Content starts

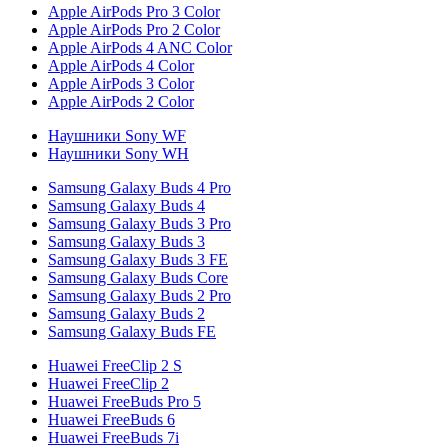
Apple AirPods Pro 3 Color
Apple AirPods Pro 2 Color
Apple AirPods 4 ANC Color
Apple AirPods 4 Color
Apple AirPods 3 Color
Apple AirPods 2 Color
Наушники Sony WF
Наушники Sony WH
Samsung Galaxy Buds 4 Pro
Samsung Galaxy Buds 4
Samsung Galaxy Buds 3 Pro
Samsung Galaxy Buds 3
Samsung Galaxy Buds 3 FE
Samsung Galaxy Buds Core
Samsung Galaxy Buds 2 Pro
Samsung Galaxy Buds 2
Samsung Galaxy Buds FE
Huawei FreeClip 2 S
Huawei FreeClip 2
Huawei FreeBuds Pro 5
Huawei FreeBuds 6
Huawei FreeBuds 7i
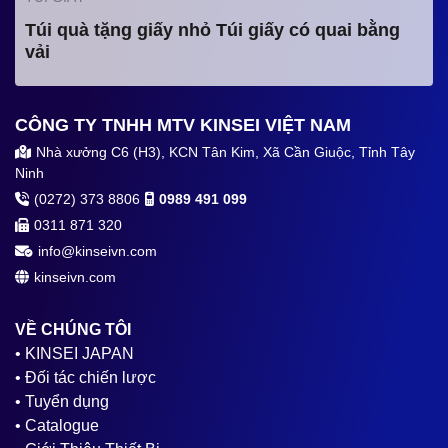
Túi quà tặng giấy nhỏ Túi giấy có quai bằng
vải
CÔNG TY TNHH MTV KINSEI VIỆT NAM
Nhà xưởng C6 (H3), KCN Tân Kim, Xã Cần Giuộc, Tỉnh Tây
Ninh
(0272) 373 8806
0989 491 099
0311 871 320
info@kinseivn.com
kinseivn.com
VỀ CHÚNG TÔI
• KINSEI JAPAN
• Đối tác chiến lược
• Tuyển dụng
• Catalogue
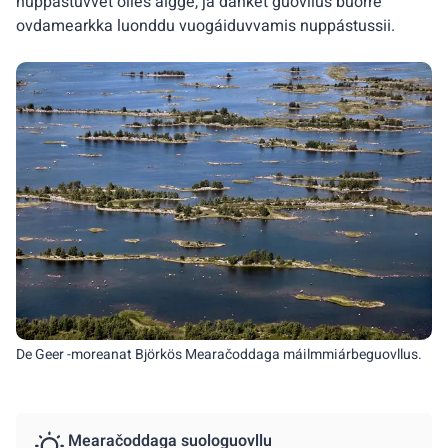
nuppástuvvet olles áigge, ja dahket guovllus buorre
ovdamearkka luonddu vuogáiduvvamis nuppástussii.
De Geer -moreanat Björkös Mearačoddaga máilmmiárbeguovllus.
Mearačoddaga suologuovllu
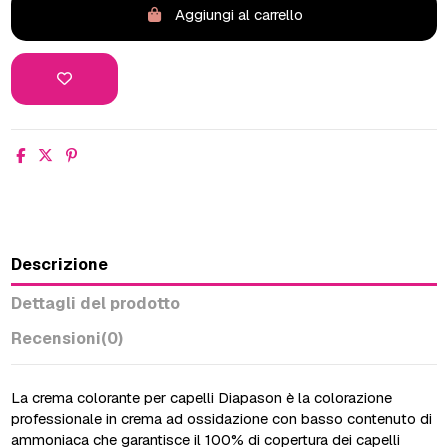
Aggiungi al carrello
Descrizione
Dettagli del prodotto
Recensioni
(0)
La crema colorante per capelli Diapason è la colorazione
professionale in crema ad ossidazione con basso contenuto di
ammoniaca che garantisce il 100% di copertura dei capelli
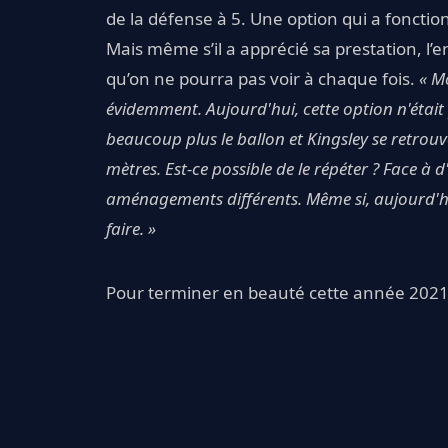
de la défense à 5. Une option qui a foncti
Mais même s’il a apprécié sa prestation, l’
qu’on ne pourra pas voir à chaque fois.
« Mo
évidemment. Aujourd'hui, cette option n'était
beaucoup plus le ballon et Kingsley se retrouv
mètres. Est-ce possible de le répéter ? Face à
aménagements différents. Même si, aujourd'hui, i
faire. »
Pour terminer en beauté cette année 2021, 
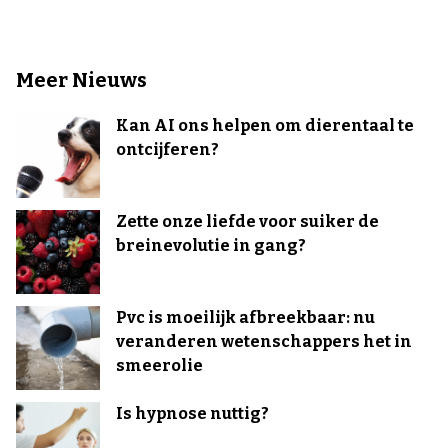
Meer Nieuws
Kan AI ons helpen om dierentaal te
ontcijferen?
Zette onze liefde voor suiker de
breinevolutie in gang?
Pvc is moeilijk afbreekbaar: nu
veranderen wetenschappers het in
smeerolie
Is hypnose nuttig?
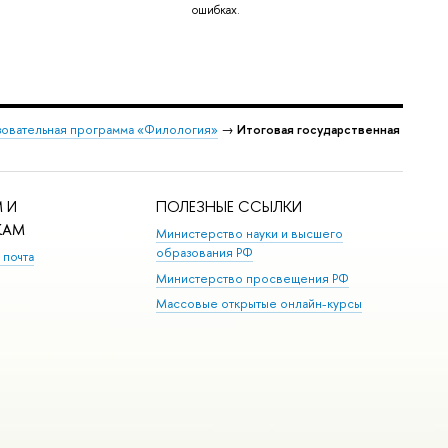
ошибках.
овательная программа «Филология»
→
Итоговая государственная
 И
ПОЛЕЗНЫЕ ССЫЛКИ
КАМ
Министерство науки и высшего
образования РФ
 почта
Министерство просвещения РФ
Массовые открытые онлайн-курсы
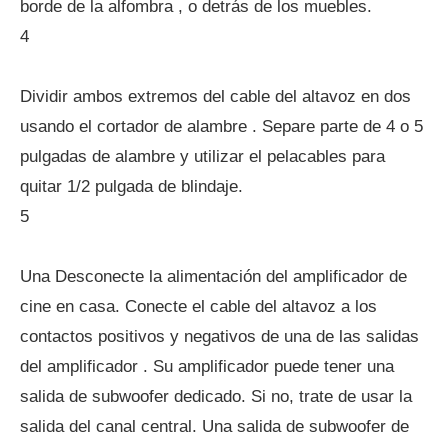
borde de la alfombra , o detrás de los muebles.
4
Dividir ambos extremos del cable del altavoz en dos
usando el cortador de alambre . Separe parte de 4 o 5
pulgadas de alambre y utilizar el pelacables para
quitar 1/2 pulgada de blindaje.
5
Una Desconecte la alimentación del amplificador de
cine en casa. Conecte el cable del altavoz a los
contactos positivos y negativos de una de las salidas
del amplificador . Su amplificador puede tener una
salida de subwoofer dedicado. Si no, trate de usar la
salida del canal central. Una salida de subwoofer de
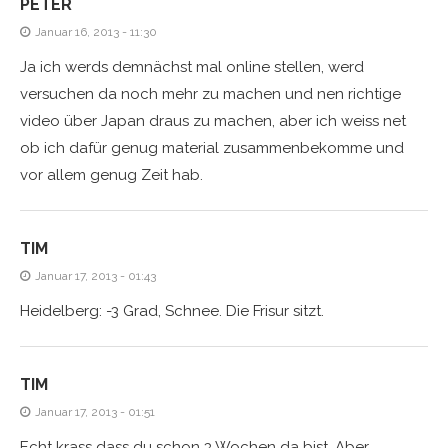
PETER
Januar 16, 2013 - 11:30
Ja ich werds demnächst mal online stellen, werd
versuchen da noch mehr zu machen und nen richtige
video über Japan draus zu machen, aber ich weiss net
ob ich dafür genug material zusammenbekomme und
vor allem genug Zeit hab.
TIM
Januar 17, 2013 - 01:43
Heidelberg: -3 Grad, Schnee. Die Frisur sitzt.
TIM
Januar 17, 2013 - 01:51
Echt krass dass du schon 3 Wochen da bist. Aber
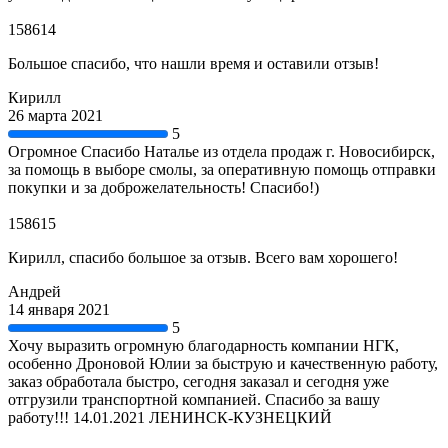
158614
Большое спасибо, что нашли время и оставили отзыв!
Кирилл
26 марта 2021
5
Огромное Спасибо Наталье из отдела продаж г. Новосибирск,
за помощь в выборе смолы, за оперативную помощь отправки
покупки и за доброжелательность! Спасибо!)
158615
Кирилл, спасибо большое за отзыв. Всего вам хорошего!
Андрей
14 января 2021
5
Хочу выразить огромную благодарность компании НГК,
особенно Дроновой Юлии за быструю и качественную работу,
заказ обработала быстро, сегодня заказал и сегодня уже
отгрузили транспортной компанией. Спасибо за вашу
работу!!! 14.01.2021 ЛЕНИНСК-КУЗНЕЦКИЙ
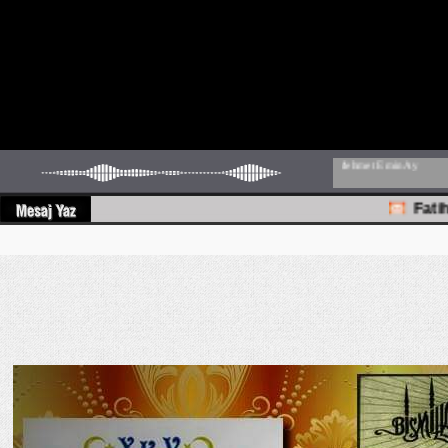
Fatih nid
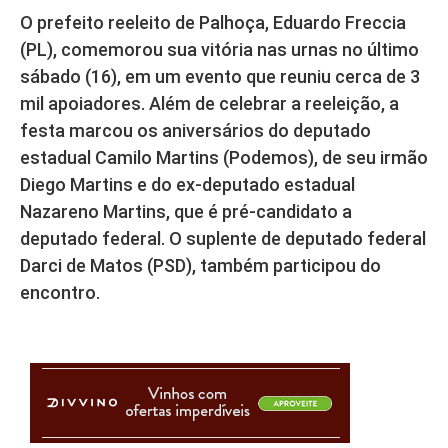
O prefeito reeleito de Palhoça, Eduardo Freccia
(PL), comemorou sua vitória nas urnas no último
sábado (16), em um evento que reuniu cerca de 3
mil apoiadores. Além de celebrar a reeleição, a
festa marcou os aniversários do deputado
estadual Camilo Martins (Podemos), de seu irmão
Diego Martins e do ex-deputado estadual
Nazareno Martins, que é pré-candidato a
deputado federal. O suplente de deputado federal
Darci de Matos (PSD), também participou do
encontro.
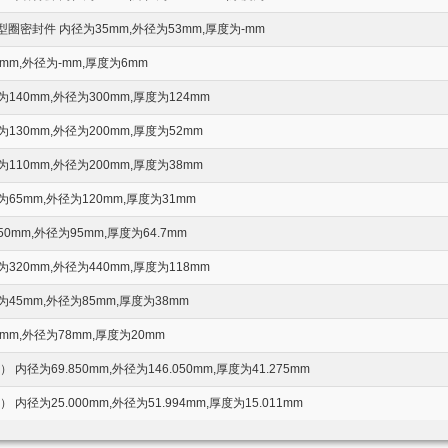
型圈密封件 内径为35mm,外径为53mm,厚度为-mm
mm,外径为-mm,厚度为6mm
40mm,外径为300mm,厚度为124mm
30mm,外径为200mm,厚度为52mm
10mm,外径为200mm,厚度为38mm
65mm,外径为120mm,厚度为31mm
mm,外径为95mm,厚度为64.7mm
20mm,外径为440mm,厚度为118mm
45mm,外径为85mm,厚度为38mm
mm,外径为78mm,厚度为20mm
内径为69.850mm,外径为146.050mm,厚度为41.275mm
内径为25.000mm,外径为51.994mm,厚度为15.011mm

Content ends

Go through the data and show every line where "cette" occurs.

> [YOUR SOLUTION]:
évidemment. Aujourd'hui, cette option n'était
Pour terminer en beauté cette année 2021, 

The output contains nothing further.